How to modify these producer-consumer microservices to allow parallel processing?

advertisements

I've got a couple microservices (implemented in ruby, although I doubt that is important for my question). One of them provides items, and the other one processes them, and then marks them as processed (via a DELETE call)

The provider has an /items endpoint which lists a bunch of items identified with an id, in JSON format. It also has a DELETE /items/id endpoint which removes one item from the list (presumably because it is processed)

The code (very simplified) in the "processor" looks like this:

items = <GET provider/items>
items.each do |item|
  process item
  <DELETE provider/items/#{item.id}>
end

This has several problems, but the one I would like to solve is that it is not thread-safe, and thus I can't run it in parallel. If two workers start processing items simultaneously, they will "step onto each other's toes": they will get the same list of items, and then (try to) process and delete each item twice.

What is the simplest way I can change this setup to allow for parallel processing?

You can assume that I have ruby available. I would prefer keeping changes to a minimum, and would rather not install other gems if possible. Sidekiq is available as a queuing system on the consumer.


Some alternatives (just brainstorming):

  1. Just drop HTTP and use pub-sub with a queue. Have the producer queueing items, a number of consumers processing them (and triggering state changes, in this case with HTTP if you fancy it).
  2. If you really want to HTTP, I think there are a couple of missing pieces. If your items' states are pending and processed, there's a hidden/implicit state in your state machine: in_progress (or whatever). Once you think of it, picture becomes clearer: your GET /items is not idempotent (because it changes the state of items from pending to in progress) and hence should not be a GET in the first place.

    a. an alternative could be adding a new entity (e.g. batch) that gets created via POST and groups some items under it and sends them. Items already returned won't be part of future batches, and then you can mark as done whole batches (e.g. PUT /batches/X/done). This gets crazy very fast, as you will start reimplementing features (acks, timeouts, errors) already present both in queueing systems and plain/explicit (see c) HTTP.
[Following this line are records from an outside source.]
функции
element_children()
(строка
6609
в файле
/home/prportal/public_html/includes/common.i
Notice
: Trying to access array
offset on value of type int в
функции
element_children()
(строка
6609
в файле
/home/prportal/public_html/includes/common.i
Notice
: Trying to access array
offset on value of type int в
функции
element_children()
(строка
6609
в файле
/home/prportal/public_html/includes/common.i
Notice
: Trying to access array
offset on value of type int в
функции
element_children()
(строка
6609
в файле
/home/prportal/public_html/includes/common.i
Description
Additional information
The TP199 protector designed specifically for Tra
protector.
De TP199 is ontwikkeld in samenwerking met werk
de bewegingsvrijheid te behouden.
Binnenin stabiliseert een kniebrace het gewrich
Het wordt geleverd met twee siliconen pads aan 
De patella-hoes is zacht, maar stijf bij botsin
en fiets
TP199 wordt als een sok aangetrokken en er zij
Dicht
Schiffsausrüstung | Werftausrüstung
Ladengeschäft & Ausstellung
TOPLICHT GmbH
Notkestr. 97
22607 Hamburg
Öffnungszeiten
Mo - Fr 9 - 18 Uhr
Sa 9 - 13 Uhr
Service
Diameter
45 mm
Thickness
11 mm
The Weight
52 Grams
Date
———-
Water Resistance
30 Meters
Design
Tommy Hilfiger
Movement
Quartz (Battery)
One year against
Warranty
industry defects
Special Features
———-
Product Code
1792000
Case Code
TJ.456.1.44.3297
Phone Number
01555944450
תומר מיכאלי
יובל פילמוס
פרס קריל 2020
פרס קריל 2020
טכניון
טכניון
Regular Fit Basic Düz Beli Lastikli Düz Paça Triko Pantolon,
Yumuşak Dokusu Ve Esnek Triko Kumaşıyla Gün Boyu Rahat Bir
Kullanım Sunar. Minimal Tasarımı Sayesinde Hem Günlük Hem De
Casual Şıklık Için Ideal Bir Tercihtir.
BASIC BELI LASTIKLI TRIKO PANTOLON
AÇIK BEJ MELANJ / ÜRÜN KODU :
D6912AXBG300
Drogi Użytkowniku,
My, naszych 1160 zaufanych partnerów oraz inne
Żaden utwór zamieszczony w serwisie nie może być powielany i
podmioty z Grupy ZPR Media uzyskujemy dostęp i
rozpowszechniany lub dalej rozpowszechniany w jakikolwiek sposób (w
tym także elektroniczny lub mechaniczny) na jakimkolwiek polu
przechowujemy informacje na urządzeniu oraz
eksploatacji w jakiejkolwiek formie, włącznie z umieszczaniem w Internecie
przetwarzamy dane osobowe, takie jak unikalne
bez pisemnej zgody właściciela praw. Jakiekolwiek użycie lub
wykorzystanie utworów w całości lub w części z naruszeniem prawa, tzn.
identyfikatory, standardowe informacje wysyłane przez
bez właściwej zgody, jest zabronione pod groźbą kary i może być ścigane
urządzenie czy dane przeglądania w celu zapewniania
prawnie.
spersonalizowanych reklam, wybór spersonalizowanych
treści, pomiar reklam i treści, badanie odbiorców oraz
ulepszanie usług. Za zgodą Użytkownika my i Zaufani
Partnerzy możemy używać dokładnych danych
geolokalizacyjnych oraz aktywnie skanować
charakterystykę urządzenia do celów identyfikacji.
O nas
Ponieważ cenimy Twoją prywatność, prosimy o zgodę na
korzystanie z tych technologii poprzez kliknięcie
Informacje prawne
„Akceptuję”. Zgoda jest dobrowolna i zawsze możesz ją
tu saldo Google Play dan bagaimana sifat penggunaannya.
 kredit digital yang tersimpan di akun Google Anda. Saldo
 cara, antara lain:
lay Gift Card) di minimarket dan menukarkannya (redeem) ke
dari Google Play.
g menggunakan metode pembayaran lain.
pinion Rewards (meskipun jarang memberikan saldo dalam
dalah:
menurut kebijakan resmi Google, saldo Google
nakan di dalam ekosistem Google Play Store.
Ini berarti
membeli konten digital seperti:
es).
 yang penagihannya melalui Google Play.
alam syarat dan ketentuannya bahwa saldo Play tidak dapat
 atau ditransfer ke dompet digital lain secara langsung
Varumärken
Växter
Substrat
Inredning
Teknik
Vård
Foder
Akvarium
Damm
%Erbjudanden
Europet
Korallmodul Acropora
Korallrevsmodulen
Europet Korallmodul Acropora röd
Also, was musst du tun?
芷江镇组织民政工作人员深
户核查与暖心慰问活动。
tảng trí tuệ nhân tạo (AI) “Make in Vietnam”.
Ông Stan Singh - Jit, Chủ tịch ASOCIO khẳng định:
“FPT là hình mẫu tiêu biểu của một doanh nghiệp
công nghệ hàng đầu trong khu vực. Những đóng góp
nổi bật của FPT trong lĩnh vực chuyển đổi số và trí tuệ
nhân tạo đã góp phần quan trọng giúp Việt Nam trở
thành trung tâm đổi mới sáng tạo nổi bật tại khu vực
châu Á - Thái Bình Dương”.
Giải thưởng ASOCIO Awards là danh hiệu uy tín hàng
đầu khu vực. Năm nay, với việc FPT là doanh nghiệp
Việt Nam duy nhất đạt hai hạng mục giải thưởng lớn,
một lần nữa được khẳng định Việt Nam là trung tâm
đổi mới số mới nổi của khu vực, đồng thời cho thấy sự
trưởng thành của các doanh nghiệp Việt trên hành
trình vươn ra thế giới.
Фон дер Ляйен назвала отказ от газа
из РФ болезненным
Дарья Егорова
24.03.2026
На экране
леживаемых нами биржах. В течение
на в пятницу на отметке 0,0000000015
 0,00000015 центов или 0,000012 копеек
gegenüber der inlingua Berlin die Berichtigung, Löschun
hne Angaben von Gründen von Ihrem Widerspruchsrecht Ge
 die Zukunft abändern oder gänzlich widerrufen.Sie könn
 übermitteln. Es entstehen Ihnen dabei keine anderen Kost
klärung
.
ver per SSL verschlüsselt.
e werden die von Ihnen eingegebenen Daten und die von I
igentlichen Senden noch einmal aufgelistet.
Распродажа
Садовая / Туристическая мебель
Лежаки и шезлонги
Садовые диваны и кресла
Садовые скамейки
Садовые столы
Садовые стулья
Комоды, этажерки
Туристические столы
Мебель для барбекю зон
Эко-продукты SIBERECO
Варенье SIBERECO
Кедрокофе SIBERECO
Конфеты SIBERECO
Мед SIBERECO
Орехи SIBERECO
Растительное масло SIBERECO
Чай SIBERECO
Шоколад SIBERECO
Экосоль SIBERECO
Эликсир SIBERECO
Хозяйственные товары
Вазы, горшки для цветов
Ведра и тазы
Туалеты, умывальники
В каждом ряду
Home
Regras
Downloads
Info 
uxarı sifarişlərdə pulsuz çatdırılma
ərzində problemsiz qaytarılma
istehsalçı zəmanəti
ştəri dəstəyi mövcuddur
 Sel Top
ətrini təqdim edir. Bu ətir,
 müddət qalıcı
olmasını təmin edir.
    b. a slightly simpler alternative: just turn /items in a POST/PUT (weird in both cases) endpoint that marks items as being processed (and doesn't return them anymore because it only returns pending items). The same issue with errors and timeouts apply though.

    c. have the producer being explicit and requesting the processing of an item to the other service via PUT. you can either include all needed data in the body, or use it as a ping and have the processor requesting the info via GET. you can add asynchronous processing in either side (but probably better in the processor).

I would honestly do 1 (unless compelling reason).